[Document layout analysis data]
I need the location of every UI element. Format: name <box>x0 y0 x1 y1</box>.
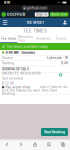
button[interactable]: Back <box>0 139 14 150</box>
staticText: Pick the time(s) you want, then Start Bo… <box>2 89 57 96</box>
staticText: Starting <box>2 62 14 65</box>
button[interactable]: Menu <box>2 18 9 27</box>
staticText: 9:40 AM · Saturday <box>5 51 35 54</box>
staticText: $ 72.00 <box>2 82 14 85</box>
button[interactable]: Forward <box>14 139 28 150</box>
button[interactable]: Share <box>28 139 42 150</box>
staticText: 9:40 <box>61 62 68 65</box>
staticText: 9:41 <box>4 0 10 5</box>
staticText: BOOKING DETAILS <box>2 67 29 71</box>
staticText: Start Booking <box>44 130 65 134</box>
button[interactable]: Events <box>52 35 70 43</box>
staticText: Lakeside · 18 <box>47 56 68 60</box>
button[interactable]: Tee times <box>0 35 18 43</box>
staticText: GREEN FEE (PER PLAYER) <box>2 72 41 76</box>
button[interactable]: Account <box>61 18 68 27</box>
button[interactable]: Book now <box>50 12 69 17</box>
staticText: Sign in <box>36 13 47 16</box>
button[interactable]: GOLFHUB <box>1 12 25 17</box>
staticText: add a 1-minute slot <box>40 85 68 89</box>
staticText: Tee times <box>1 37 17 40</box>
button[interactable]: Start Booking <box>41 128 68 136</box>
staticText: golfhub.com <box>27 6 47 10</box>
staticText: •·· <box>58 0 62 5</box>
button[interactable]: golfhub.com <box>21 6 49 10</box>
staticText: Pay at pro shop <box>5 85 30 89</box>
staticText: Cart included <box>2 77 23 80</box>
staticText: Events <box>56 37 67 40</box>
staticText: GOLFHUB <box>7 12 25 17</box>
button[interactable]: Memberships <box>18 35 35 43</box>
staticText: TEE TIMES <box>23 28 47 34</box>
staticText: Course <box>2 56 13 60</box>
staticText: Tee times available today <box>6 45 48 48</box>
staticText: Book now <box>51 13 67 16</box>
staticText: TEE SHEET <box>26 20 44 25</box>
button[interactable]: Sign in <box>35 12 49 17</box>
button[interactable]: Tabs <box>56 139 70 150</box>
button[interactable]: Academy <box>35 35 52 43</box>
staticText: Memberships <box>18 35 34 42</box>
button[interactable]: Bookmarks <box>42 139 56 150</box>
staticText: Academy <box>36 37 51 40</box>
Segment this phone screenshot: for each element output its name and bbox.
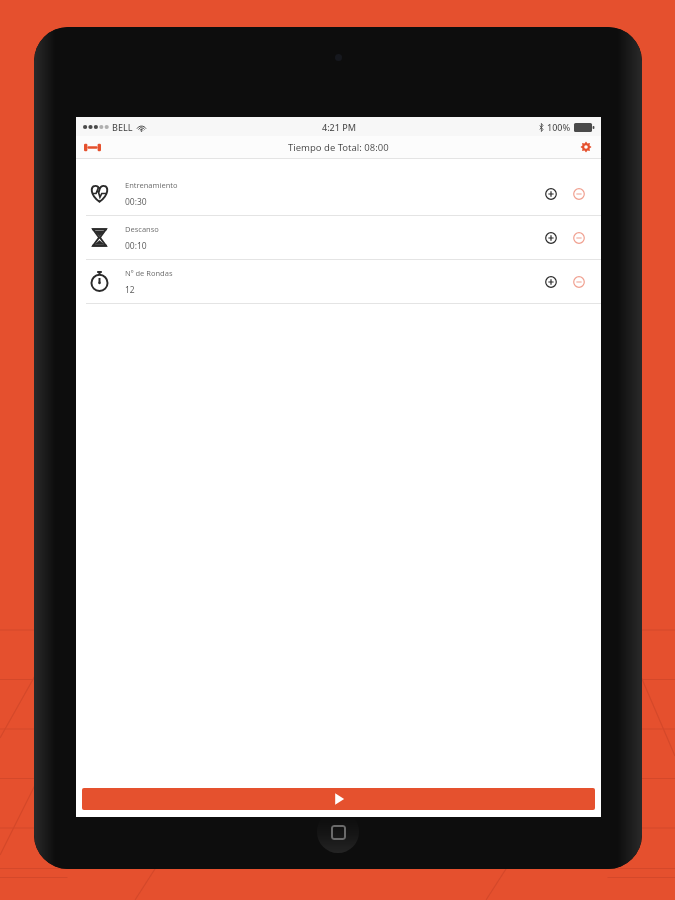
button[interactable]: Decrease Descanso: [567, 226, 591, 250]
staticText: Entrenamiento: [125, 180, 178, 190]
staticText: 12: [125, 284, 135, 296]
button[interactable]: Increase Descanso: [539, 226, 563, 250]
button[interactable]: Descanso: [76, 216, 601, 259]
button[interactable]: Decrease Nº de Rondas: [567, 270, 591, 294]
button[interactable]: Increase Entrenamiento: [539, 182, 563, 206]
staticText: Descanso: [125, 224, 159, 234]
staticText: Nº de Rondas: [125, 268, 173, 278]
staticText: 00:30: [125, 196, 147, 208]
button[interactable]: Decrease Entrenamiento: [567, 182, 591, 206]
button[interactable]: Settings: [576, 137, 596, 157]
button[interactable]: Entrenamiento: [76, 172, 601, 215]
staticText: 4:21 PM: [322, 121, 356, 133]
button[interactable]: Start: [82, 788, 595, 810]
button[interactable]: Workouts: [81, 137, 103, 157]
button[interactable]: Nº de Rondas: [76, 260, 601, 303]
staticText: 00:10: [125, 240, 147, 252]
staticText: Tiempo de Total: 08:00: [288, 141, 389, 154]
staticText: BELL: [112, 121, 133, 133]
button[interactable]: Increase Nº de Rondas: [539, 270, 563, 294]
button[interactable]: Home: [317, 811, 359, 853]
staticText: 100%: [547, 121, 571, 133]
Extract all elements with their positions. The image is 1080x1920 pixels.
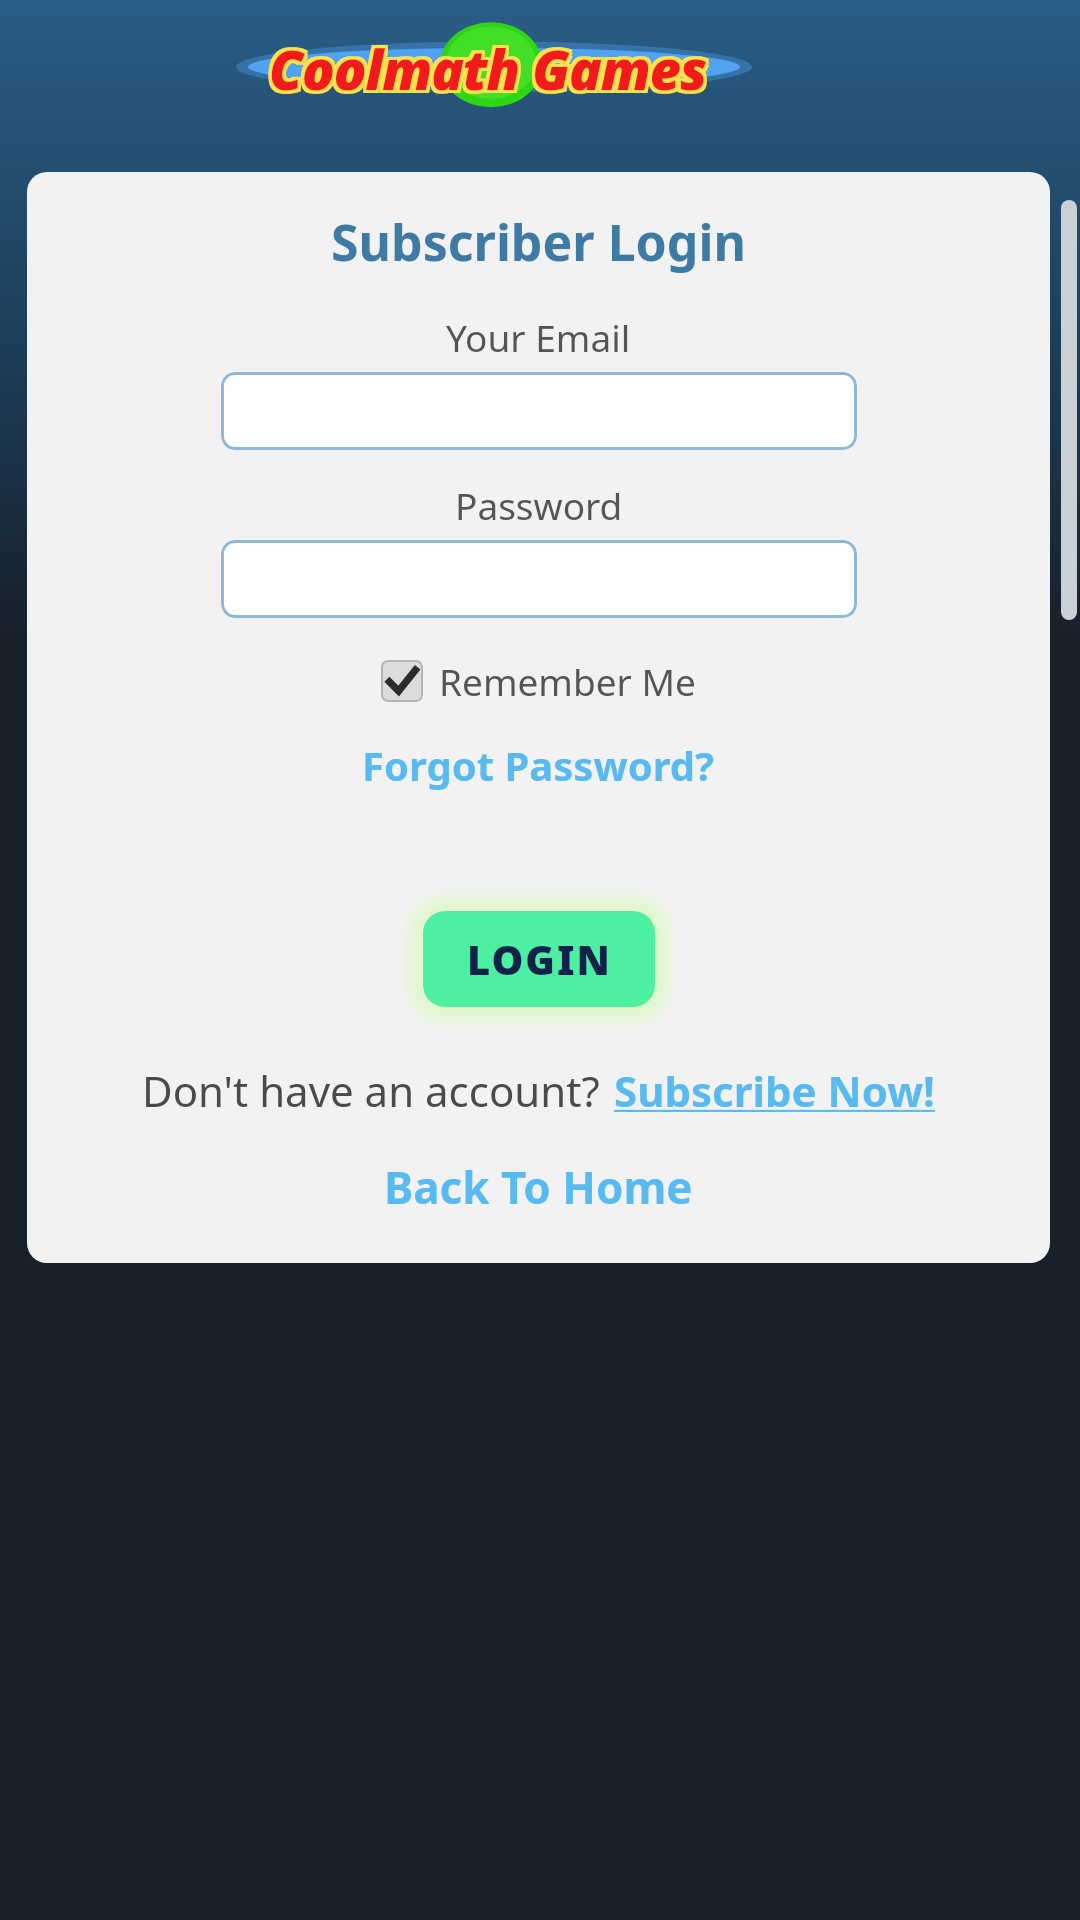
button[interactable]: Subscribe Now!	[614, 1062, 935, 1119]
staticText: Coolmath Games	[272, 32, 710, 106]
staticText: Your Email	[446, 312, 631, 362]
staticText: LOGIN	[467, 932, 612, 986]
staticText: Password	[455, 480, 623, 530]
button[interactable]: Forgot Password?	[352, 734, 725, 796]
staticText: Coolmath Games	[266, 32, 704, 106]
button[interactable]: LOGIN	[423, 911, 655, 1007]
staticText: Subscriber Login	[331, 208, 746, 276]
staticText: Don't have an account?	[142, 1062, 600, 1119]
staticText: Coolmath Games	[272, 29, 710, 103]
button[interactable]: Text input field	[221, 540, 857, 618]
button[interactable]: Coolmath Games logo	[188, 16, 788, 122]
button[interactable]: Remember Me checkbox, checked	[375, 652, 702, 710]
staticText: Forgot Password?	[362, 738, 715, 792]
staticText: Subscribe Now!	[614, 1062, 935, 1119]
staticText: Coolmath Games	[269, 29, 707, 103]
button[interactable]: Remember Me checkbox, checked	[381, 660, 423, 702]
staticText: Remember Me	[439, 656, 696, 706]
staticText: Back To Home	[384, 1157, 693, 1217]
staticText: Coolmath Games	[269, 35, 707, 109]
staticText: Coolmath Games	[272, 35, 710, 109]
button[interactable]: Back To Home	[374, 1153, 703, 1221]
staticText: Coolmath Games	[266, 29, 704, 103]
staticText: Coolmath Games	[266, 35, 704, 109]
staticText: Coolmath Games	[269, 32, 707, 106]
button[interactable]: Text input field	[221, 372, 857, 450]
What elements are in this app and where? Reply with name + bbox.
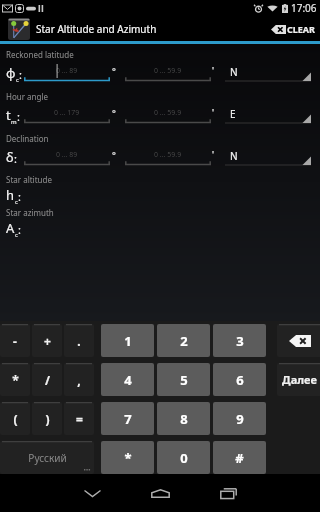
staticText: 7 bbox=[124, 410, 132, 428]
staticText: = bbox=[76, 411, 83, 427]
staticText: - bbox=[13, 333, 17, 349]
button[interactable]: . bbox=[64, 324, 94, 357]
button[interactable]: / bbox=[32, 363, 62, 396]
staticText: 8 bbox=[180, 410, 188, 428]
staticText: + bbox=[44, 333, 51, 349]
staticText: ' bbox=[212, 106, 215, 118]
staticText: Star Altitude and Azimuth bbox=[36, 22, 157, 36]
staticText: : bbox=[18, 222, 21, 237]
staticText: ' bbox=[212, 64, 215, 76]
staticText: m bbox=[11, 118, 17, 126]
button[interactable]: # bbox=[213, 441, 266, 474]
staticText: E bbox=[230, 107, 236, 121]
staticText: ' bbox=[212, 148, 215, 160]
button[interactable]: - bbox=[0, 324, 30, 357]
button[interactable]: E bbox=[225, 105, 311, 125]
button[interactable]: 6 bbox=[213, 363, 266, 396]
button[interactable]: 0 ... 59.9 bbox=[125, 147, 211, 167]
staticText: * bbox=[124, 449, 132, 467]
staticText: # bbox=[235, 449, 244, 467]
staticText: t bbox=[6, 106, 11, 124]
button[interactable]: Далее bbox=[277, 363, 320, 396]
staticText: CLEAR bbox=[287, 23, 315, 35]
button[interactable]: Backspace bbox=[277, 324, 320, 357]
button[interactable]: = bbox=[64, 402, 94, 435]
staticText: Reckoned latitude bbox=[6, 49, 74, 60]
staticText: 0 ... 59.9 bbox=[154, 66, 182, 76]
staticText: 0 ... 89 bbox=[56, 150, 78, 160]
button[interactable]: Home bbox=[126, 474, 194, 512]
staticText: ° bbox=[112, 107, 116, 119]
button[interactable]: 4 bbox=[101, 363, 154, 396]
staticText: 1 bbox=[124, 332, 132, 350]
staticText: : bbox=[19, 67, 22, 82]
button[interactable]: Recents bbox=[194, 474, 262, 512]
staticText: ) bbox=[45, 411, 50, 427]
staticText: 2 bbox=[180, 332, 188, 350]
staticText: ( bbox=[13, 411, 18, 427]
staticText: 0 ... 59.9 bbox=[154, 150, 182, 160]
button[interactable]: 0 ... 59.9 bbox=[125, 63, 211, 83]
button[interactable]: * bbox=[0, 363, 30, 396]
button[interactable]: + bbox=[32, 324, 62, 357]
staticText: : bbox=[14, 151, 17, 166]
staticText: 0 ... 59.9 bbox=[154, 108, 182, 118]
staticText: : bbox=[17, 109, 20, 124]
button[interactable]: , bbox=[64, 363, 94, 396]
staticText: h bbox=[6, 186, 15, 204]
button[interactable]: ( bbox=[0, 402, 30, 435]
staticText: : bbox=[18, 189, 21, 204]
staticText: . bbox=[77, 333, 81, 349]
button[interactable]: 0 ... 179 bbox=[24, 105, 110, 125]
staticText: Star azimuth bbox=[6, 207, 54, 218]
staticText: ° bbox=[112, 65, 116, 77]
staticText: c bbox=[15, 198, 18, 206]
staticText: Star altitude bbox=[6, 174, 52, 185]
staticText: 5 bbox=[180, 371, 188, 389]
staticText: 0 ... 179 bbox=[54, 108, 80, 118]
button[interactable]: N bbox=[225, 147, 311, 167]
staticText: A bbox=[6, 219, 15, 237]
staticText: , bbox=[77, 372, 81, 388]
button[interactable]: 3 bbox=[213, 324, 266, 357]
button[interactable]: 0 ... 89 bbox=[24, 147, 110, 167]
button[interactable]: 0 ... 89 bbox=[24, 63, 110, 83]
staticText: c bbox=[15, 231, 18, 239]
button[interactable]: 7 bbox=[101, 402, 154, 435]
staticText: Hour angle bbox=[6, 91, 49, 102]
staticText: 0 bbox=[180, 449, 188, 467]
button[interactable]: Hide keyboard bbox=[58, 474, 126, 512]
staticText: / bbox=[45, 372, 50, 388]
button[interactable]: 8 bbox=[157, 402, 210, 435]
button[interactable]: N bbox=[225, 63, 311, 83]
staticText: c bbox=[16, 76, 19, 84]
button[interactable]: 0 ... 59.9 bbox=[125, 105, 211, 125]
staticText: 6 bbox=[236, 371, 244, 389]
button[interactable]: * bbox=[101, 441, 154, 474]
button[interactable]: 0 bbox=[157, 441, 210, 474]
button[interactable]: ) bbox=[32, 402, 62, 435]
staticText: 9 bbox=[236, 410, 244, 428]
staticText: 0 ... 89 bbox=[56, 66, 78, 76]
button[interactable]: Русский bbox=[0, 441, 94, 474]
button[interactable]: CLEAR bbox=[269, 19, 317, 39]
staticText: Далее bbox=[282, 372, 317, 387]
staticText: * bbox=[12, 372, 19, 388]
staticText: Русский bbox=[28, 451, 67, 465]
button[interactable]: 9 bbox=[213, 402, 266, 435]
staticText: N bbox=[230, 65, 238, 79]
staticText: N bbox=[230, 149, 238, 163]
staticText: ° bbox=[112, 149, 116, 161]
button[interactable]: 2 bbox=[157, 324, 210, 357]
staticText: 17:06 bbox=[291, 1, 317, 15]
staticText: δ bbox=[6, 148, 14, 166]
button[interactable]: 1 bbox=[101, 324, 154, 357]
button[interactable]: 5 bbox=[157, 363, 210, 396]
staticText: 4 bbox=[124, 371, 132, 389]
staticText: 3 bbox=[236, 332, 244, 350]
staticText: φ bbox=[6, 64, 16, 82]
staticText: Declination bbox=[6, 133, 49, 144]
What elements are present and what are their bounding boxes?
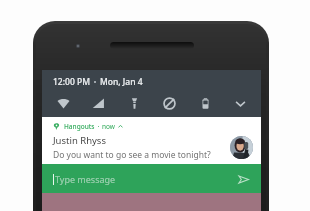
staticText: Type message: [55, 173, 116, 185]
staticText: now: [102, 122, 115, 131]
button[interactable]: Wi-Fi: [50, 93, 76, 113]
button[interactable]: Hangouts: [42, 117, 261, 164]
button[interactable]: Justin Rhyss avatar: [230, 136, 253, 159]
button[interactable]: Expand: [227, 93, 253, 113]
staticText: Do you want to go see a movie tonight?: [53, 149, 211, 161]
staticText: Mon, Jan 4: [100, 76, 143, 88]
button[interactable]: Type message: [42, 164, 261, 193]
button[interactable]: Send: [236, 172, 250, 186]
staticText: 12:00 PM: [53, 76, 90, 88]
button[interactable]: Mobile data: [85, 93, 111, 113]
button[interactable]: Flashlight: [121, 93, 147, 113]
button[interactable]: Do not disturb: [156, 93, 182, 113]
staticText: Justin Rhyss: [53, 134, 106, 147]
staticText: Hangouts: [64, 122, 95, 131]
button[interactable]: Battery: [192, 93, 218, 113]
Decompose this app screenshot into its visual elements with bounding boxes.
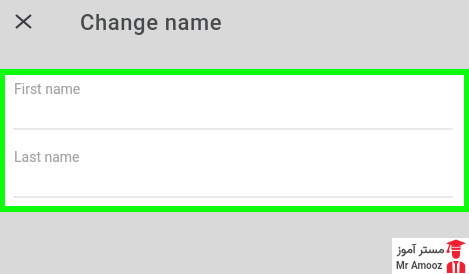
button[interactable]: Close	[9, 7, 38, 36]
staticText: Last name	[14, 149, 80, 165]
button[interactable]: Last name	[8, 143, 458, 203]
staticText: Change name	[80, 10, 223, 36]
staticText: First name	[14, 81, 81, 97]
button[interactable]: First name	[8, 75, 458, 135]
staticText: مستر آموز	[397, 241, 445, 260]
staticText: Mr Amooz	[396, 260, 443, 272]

_WHAT THE EXERCISE ASKS_:
Extract precisely the lines beginning at the line containing "Decompose this app" and ending at the last line of the entries above, exactly as written and with no pictures.

_ANSWER BELOW_:
Decompose this app screenshot into its visual elements with bounding boxes.
button[interactable]: Close	[9, 7, 38, 36]
staticText: Last name	[14, 149, 80, 165]
button[interactable]: Last name	[8, 143, 458, 203]
staticText: Change name	[80, 10, 223, 36]
staticText: First name	[14, 81, 81, 97]
button[interactable]: First name	[8, 75, 458, 135]
staticText: مستر آموز	[397, 241, 445, 260]
staticText: Mr Amooz	[396, 260, 443, 272]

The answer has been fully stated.